__Records for this exercise__
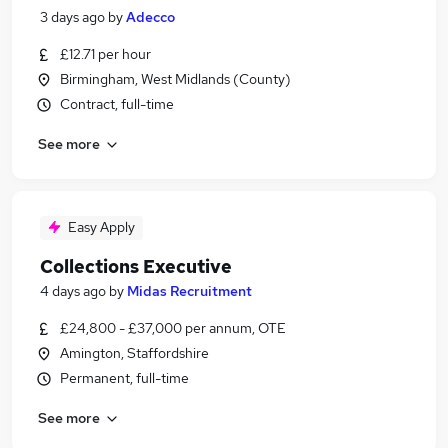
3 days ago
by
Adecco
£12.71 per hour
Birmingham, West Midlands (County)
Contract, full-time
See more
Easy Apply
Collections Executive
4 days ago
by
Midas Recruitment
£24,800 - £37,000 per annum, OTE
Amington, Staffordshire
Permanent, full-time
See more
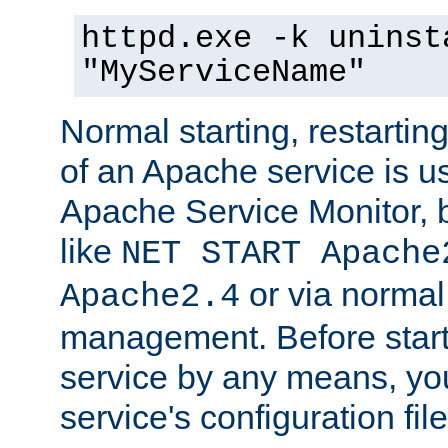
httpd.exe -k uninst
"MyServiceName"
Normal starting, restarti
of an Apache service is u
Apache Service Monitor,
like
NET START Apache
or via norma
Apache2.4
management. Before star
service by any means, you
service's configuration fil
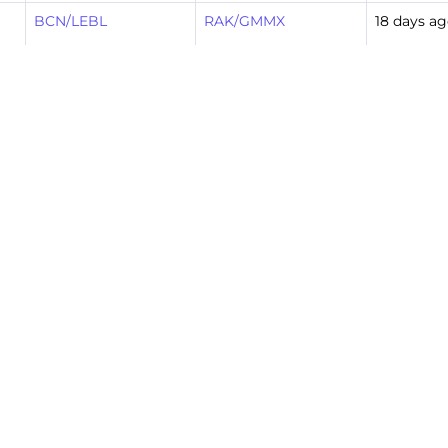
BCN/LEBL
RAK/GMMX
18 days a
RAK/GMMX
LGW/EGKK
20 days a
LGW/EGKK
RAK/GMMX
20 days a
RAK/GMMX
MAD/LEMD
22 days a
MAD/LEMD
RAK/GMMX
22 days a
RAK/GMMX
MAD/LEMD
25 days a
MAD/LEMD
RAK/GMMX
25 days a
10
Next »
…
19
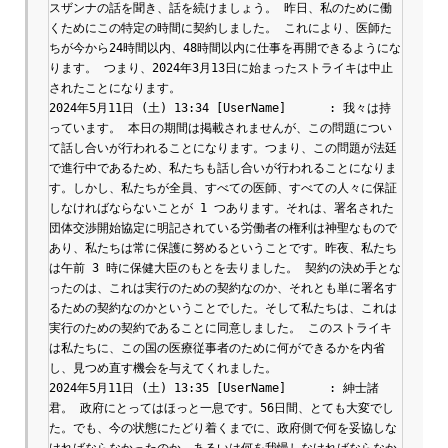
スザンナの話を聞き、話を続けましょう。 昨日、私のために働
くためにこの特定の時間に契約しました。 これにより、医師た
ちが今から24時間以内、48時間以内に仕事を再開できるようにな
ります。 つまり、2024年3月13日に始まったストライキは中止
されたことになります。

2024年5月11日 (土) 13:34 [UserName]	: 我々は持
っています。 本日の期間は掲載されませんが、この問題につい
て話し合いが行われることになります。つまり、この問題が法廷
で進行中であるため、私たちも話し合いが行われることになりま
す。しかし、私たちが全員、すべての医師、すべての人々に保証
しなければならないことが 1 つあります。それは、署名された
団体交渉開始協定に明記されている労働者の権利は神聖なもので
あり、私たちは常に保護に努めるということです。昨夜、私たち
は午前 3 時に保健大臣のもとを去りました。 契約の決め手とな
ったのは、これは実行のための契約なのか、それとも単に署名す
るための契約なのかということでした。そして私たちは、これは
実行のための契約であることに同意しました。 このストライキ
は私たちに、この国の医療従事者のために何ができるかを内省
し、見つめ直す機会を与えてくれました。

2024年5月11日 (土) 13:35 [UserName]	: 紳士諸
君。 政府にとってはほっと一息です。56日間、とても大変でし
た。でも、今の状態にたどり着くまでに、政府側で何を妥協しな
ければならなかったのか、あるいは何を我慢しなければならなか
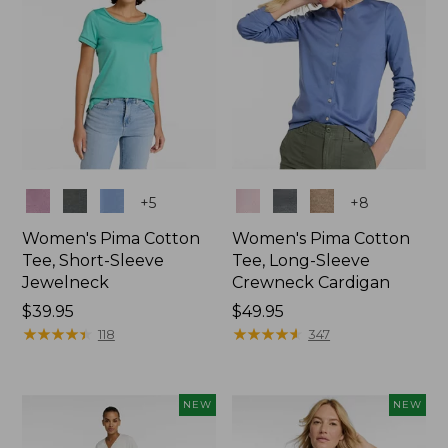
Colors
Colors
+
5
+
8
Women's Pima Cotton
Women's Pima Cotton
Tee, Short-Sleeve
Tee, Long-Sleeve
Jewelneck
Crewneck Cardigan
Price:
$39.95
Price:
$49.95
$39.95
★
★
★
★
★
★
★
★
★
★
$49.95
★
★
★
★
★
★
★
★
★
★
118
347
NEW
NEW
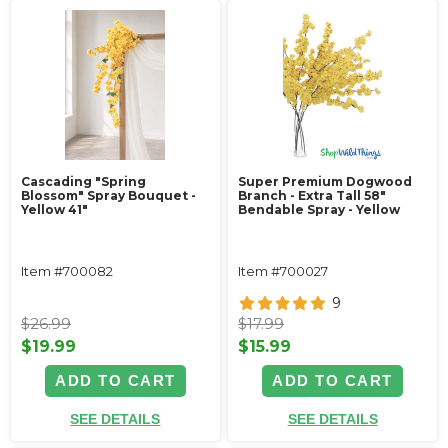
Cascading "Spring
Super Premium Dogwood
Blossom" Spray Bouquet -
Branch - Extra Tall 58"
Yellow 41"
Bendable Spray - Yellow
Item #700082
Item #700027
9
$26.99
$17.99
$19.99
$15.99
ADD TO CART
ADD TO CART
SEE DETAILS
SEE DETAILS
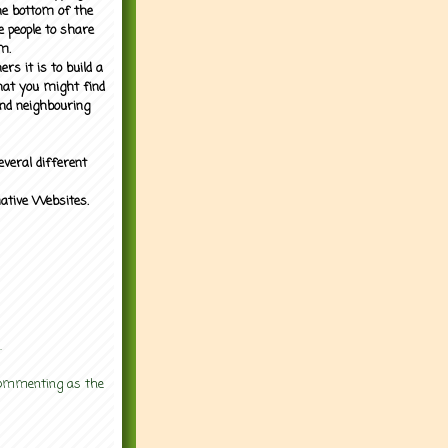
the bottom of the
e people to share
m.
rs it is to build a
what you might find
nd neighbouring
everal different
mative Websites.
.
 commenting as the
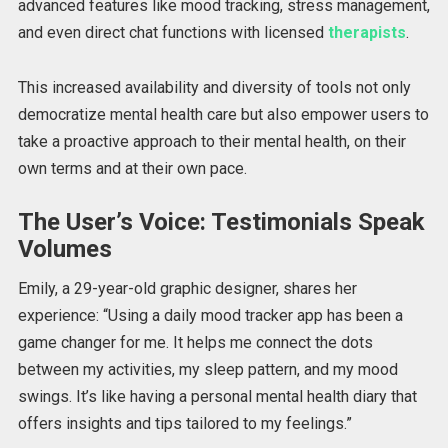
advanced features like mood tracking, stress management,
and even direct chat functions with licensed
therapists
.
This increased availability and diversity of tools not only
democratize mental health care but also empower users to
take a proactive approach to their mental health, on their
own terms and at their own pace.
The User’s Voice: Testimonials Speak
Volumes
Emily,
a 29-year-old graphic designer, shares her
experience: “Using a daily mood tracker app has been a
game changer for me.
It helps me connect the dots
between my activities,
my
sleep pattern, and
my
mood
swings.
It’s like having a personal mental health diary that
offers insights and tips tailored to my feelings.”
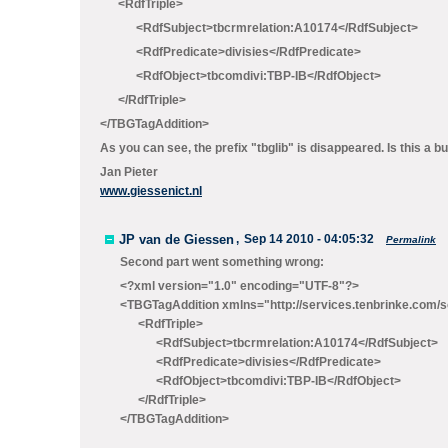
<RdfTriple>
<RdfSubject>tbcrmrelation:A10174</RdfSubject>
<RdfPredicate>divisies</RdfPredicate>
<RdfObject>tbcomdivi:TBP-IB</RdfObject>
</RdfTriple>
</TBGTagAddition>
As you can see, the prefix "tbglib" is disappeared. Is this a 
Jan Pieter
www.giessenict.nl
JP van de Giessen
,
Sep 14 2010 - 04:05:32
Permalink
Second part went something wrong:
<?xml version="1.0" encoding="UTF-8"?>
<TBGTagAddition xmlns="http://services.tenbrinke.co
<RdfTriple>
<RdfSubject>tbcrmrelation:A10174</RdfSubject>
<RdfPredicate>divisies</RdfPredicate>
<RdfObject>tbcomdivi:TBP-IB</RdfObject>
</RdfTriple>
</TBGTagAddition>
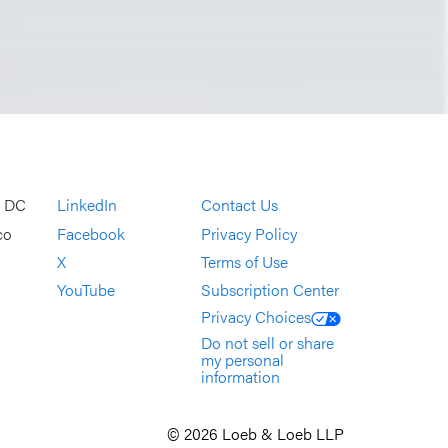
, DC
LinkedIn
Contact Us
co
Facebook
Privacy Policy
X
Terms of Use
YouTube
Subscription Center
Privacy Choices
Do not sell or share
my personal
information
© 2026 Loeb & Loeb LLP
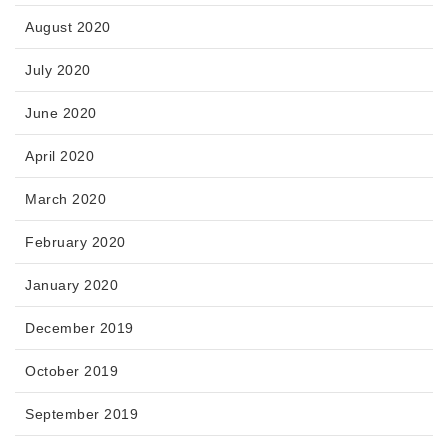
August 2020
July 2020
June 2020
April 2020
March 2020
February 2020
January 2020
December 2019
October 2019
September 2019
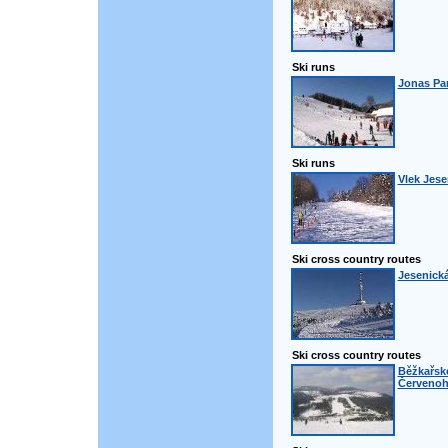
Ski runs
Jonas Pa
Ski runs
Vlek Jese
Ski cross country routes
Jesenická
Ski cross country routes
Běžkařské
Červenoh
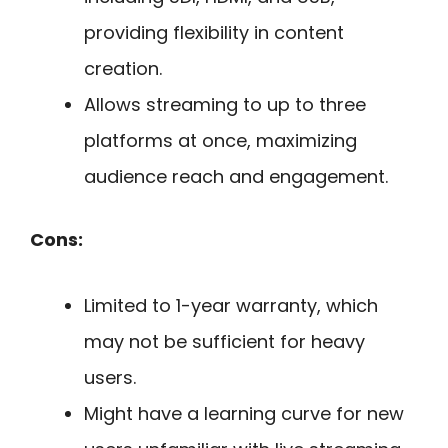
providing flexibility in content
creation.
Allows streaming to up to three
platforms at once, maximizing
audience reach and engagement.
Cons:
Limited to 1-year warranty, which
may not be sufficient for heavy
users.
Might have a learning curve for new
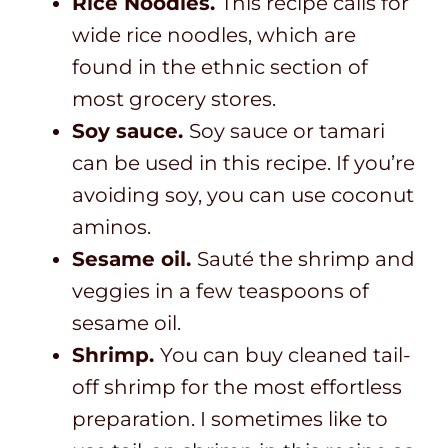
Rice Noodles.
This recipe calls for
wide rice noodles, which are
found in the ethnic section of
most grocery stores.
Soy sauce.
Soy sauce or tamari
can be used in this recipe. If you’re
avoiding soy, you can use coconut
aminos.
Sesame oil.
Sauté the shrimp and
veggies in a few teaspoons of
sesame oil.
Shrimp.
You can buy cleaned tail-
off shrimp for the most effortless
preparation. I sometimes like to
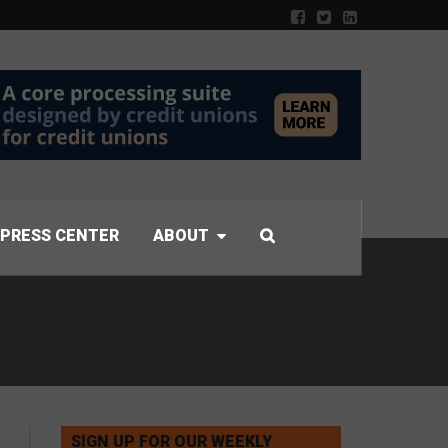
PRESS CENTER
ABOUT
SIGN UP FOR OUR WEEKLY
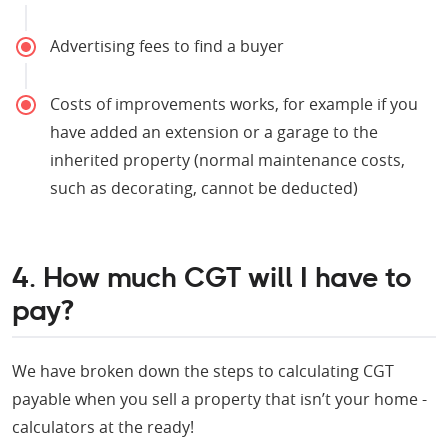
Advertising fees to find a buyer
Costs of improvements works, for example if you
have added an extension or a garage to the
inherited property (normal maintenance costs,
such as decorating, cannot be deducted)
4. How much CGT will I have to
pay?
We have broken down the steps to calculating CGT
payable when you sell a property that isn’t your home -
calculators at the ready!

__Goal of the exercise__
Above are records with pictures; repeat them exactly, but without the pictures.

__Exercise output__
3 days ago
by
Adecco
£12.71 per hour
Birmingham, West Midlands (County)
Contract, full-time
See more
Easy Apply
Collections Executive
4 days ago
by
Midas Recruitment
£24,800 - £37,000 per annum, OTE
Amington, Staffordshire
Permanent, full-time
See more
httpd.exe -k uninst
"MyServiceName"
Normal starting, restarti
of an Apache service is u
Apache Service Monitor,
like
NET START Apache
or via norma
Apache2.4
management. Before star
service by any means, you
service's configuration fil
BCN/LEBL
RAK/GMMX
18 days a
RAK/GMMX
LGW/EGKK
20 days a
LGW/EGKK
RAK/GMMX
20 days a
RAK/GMMX
MAD/LEMD
22 days a
MAD/LEMD
RAK/GMMX
22 days a
RAK/GMMX
MAD/LEMD
25 days a
MAD/LEMD
RAK/GMMX
25 days a
10
Next »
…
19
スザンナの話を聞き、話を続けましょう。 昨日、私のために働
くためにこの特定の時間に契約しました。 これにより、医師た
ちが今から24時間以内、48時間以内に仕事を再開できるようにな
ります。 つまり、2024年3月13日に始まったストライキは中止
されたことになります。

2024年5月11日 (土) 13:34 [UserName]	: 我々は持
っています。 本日の期間は掲載されませんが、この問題につい
て話し合いが行われることになります。つまり、この問題が法廷
で進行中であるため、私たちも話し合いが行われることになりま
す。しかし、私たちが全員、すべての医師、すべての人々に保証
しなければならないことが 1 つあります。それは、署名された
団体交渉開始協定に明記されている労働者の権利は神聖なもので
あり、私たちは常に保護に努めるということです。昨夜、私たち
は午前 3 時に保健大臣のもとを去りました。 契約の決め手とな
ったのは、これは実行のための契約なのか、それとも単に署名す
るための契約なのかということでした。そして私たちは、これは
実行のための契約であることに同意しました。 このストライキ
は私たちに、この国の医療従事者のために何ができるかを内省
し、見つめ直す機会を与えてくれました。

2024年5月11日 (土) 13:35 [UserName]	: 紳士諸
君。 政府にとってはほっと一息です。56日間、とても大変でし
た。でも、今の状態にたどり着くまでに、政府側で何を妥協しな
ければならなかったのか、あるいは何を我慢しなければならなか
Colors
Colors
+
5
+
8
Women's Pima Cotton
Women's Pima Cotton
Tee, Short-Sleeve
Tee, Long-Sleeve
Jewelneck
Crewneck Cardigan
Price:
$39.95
Price:
$49.95
$39.95
★
★
★
★
★
★
★
★
★
★
$49.95
★
★
★
★
★
★
★
★
★
★
118
347
NEW
NEW
Cascading "Spring
Super Premium Dogwood
Blossom" Spray Bouquet -
Branch - Extra Tall 58"
Yellow 41"
Bendable Spray - Yellow
Item #700082
Item #700027
9
$26.99
$17.99
$19.99
$15.99
ADD TO CART
ADD TO CART
SEE DETAILS
SEE DETAILS
the bottom of the
e people to share
m.
rs it is to build a
what you might find
nd neighbouring
everal different
mative Websites.
.
 commenting as the
advanced features like mood tracking, stress management,
and even direct chat functions with licensed
therapists
.
This increased availability and diversity of tools not only
democratize mental health care but also empower users to
take a proactive approach to their mental health, on their
own terms and at their own pace.
The User’s Voice: Testimonials Speak
Volumes
Emily,
a 29-year-old graphic designer, shares her
experience: “Using a daily mood tracker app has been a
game changer for me.
It helps me connect the dots
between my activities,
my
sleep pattern, and
my
mood
swings.
It’s like having a personal mental health diary that
offers insights and tips tailored to my feelings.”
<RdfTriple>
<RdfSubject>tbcrmrelation:A10174</RdfSubject>
<RdfPredicate>divisies</RdfPredicate>
<RdfObject>tbcomdivi:TBP-IB</RdfObject>
</RdfTriple>
</TBGTagAddition>
As you can see, the prefix "tbglib" is disappeared. Is this a 
Jan Pieter
www.giessenict.nl
JP van de Giessen
,
Sep 14 2010 - 04:05:32
Permalink
Second part went something wrong:
<?xml version="1.0" encoding="UTF-8"?>
<TBGTagAddition xmlns="http://services.tenbrinke.co
<RdfTriple>
<RdfSubject>tbcrmrelation:A10174</RdfSubject>
<RdfPredicate>divisies</RdfPredicate>
<RdfObject>tbcomdivi:TBP-IB</RdfObject>
</RdfTriple>
</TBGTagAddition>
, DC
LinkedIn
Contact Us
co
Facebook
Privacy Policy
X
Terms of Use
YouTube
Subscription Center
Privacy Choices
Do not sell or share
my personal
information
© 2026 Loeb & Loeb LLP
August 2020
July 2020
June 2020
April 2020
March 2020
February 2020
January 2020
December 2019
October 2019
September 2019
Ski runs
Jonas Pa
Ski runs
Vlek Jese
Ski cross country routes
Jesenická
Ski cross country routes
Běžkařské
Červenoh
providing flexibility in content
creation.
Allows streaming to up to three
platforms at once, maximizing
audience reach and engagement.
Cons:
Limited to 1-year warranty, which
may not be sufficient for heavy
users.
Might have a learning curve for new
Rice Noodles.
This recipe calls for
wide rice noodles, which are
found in the ethnic section of
most grocery stores.
Soy sauce.
Soy sauce or tamari
can be used in this recipe. If you’re
avoiding soy, you can use coconut
aminos.
Sesame oil.
Sauté the shrimp and
veggies in a few teaspoons of
sesame oil.
Shrimp.
You can buy cleaned tail-
off shrimp for the most effortless
preparation. I sometimes like to
PRESS CENTER
ABOUT
SIGN UP FOR OUR WEEKLY
Advertising fees to find a buyer
Costs of improvements works, for example if you
have added an extension or a garage to the
inherited property (normal maintenance costs,
such as decorating, cannot be deducted)
4. How much CGT will I have to
pay?
We have broken down the steps to calculating CGT
payable when you sell a property that isn’t your home -
calculators at the ready!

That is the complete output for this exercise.